What is required:
Print every line of the material below exactly as it stands, but omit the pictures.

────────────────────────────────────────

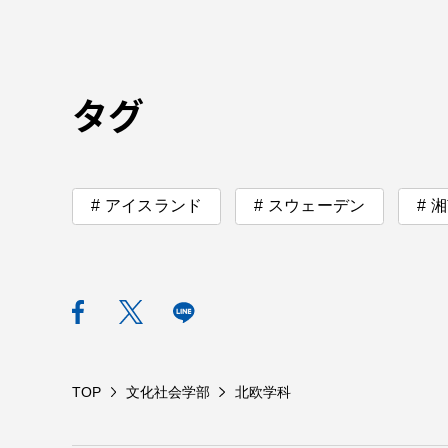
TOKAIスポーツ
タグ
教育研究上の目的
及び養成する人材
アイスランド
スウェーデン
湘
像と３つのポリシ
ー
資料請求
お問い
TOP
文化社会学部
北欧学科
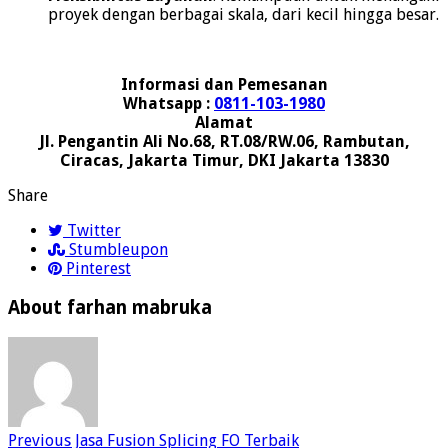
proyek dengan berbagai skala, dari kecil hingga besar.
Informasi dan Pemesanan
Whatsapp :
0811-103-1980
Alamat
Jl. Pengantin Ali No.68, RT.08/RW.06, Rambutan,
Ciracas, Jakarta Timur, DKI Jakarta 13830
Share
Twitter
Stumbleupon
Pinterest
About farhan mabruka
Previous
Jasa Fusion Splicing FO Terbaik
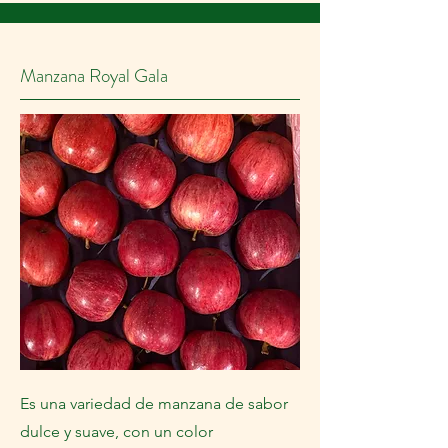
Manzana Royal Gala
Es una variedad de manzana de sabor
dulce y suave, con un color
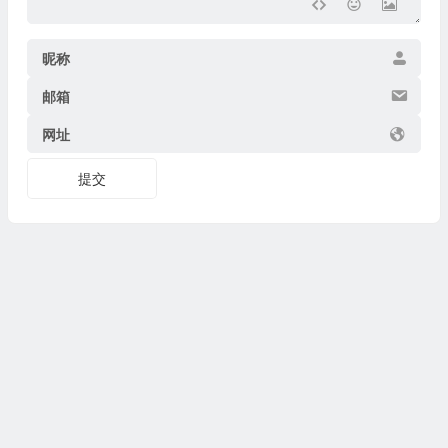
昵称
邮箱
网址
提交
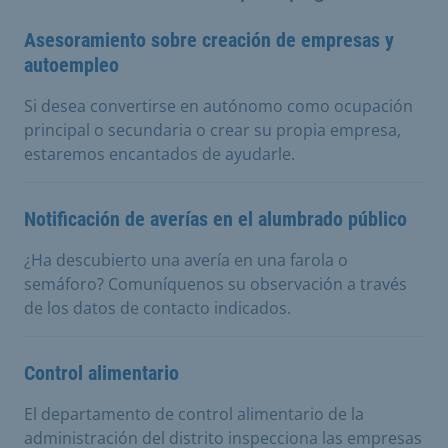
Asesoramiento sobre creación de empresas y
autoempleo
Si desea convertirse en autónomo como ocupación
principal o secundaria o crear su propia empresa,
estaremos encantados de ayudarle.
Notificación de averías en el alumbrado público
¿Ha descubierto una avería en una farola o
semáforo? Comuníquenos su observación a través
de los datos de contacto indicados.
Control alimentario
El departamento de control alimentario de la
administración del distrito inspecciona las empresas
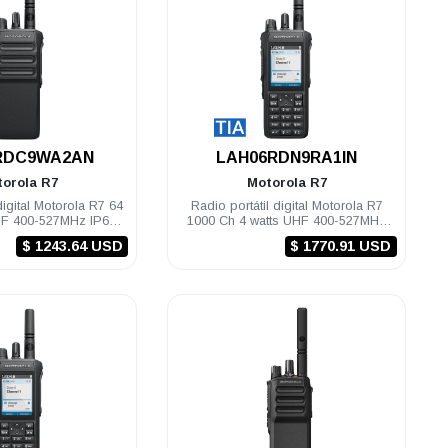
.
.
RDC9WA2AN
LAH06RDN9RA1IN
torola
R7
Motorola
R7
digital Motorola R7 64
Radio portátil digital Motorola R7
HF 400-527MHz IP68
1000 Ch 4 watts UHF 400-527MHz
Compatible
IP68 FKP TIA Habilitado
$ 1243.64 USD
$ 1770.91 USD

────────────────────────────────────────

Result of this exercise:
TOKAIスポーツ
タグ
教育研究上の目的
及び養成する人材
アイスランド
スウェーデン
湘
像と３つのポリシ
ー
資料請求
お問い
TOP
文化社会学部
北欧学科
proyek dengan berbagai skala, dari kecil hingga besar.
Informasi dan Pemesanan
Whatsapp :
0811-103-1980
Alamat
Jl. Pengantin Ali No.68, RT.08/RW.06, Rambutan,
Ciracas, Jakarta Timur, DKI Jakarta 13830
Share
Twitter
Stumbleupon
Pinterest
About farhan mabruka
Previous
Jasa Fusion Splicing FO Terbaik
Manzana Royal Gala
Es una variedad de manzana de sabor
dulce y suave, con un color
昵称
邮箱
网址
提交
Asesoramiento sobre creación de empresas y
autoempleo
Si desea convertirse en autónomo como ocupación
principal o secundaria o crear su propia empresa,
estaremos encantados de ayudarle.
Notificación de averías en el alumbrado público
¿Ha descubierto una avería en una farola o
semáforo? Comuníquenos su observación a través
de los datos de contacto indicados.
Control alimentario
El departamento de control alimentario de la
administración del distrito inspecciona las empresas
.
.
RDC9WA2AN
LAH06RDN9RA1IN
torola
R7
Motorola
R7
digital Motorola R7 64
Radio portátil digital Motorola R7
HF 400-527MHz IP68
1000 Ch 4 watts UHF 400-527MHz
Compatible
IP68 FKP TIA Habilitado
$ 1243.64 USD
$ 1770.91 USD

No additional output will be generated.